ABOUT THIS EXERCISE: What you print should match the entries exactly, only without the pictures.

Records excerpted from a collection
- - -

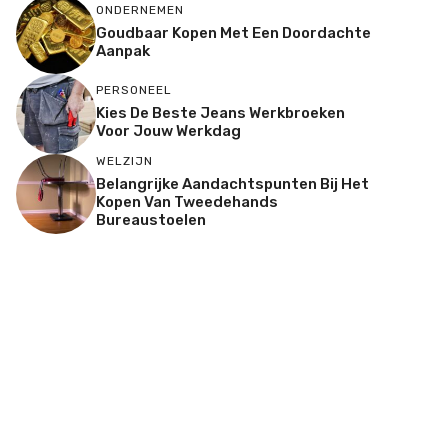
ONDERNEMEN
Goudbaar Kopen Met Een Doordachte
Aanpak
PERSONEEL
Kies De Beste Jeans Werkbroeken
Voor Jouw Werkdag
WELZIJN
Belangrijke Aandachtspunten Bij Het
Kopen Van Tweedehands
Bureaustoelen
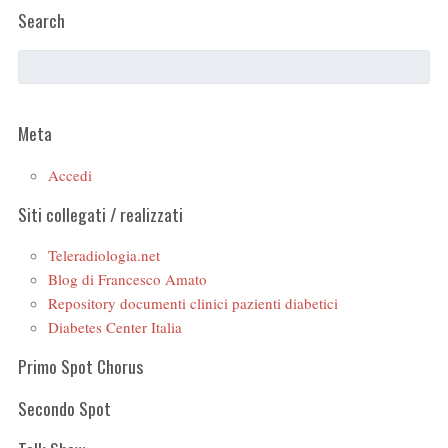
Search
Meta
Accedi
Siti collegati / realizzati
Teleradiologia.net
Blog di Francesco Amato
Repository documenti clinici pazienti diabetici
Diabetes Center Italia
Primo Spot Chorus
Secondo Spot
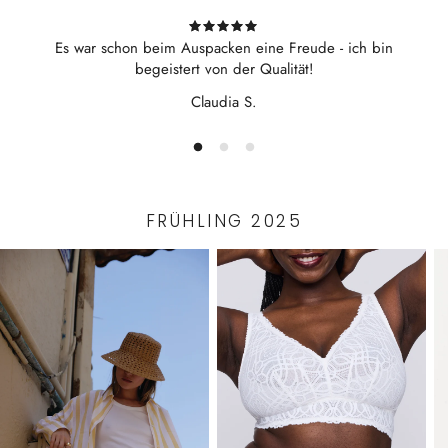
Es war schon beim Auspacken eine Freude - ich bin
begeistert von der Qualität!
Claudia S.
FRÜHLING 2025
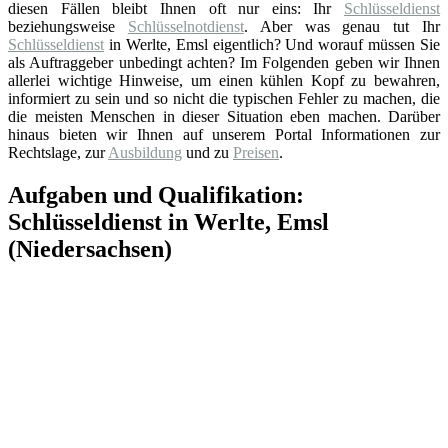
diesen Fällen bleibt Ihnen oft nur eins: Ihr
Schlüsseldienst
beziehungsweise
Schlüsselnotdienst
. Aber was genau tut Ihr
Schlüsseldienst
in Werlte, Emsl eigentlich? Und worauf müssen Sie
als Auftraggeber unbedingt achten? Im Folgenden geben wir Ihnen
allerlei wichtige Hinweise, um einen kühlen Kopf zu bewahren,
informiert zu sein und so nicht die typischen Fehler zu machen, die
die meisten Menschen in dieser Situation eben machen. Darüber
hinaus bieten wir Ihnen auf unserem Portal Informationen zur
Rechtslage, zur
Ausbildung
und zu
Preisen
.
Aufgaben und Qualifikation:
Schlüsseldienst in Werlte, Emsl
(Niedersachsen)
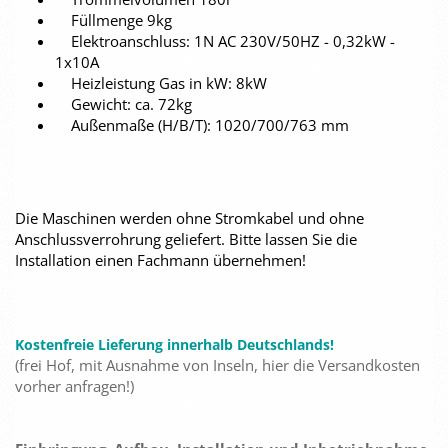
Füllmenge 9kg
Elektroanschluss: 1N AC 230V/50HZ - 0,32kW -
1x10A
Heizleistung Gas in kW: 8kW
Gewicht: ca. 72kg
Außenmaße (H/B/T): 1020/700/763 mm
Die Maschinen werden ohne Stromkabel und ohne
Anschlussverrohrung geliefert. Bitte lassen Sie die
Installation einen Fachmann übernehmen!
Kostenfreie Lieferung innerhalb Deutschlands!
(frei Hof, mit Ausnahme von Inseln, hier die Versandkosten
vorher anfragen!)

- - -

WRITTEN SOLUTION:
ONDERNEMEN
Goudbaar Kopen Met Een Doordachte
Aanpak
PERSONEEL
Kies De Beste Jeans Werkbroeken
Voor Jouw Werkdag
WELZIJN
Belangrijke Aandachtspunten Bij Het
Kopen Van Tweedehands
Bureaustoelen
Search
Meta
Accedi
Siti collegati / realizzati
Teleradiologia.net
Blog di Francesco Amato
Repository documenti clinici pazienti diabetici
Diabetes Center Italia
Primo Spot Chorus
Secondo Spot
Es war schon beim Auspacken eine Freude - ich bin
begeistert von der Qualität!
Claudia S.
FRÜHLING 2025
diesen Fällen bleibt Ihnen oft nur eins: Ihr
Schlüsseldienst
beziehungsweise
Schlüsselnotdienst
. Aber was genau tut Ihr
Schlüsseldienst
in Werlte, Emsl eigentlich? Und worauf müssen Sie
als Auftraggeber unbedingt achten? Im Folgenden geben wir Ihnen
allerlei wichtige Hinweise, um einen kühlen Kopf zu bewahren,
informiert zu sein und so nicht die typischen Fehler zu machen, die
die meisten Menschen in dieser Situation eben machen. Darüber
hinaus bieten wir Ihnen auf unserem Portal Informationen zur
Rechtslage, zur
Ausbildung
und zu
Preisen
.
Aufgaben und Qualifikation:
Schlüsseldienst in Werlte, Emsl
(Niedersachsen)
Füllmenge 9kg
Elektroanschluss: 1N AC 230V/50HZ - 0,32kW -
1x10A
Heizleistung Gas in kW: 8kW
Gewicht: ca. 72kg
Außenmaße (H/B/T): 1020/700/763 mm
Die Maschinen werden ohne Stromkabel und ohne
Anschlussverrohrung geliefert. Bitte lassen Sie die
Installation einen Fachmann übernehmen!
Kostenfreie Lieferung innerhalb Deutschlands!
(frei Hof, mit Ausnahme von Inseln, hier die Versandkosten
vorher anfragen!)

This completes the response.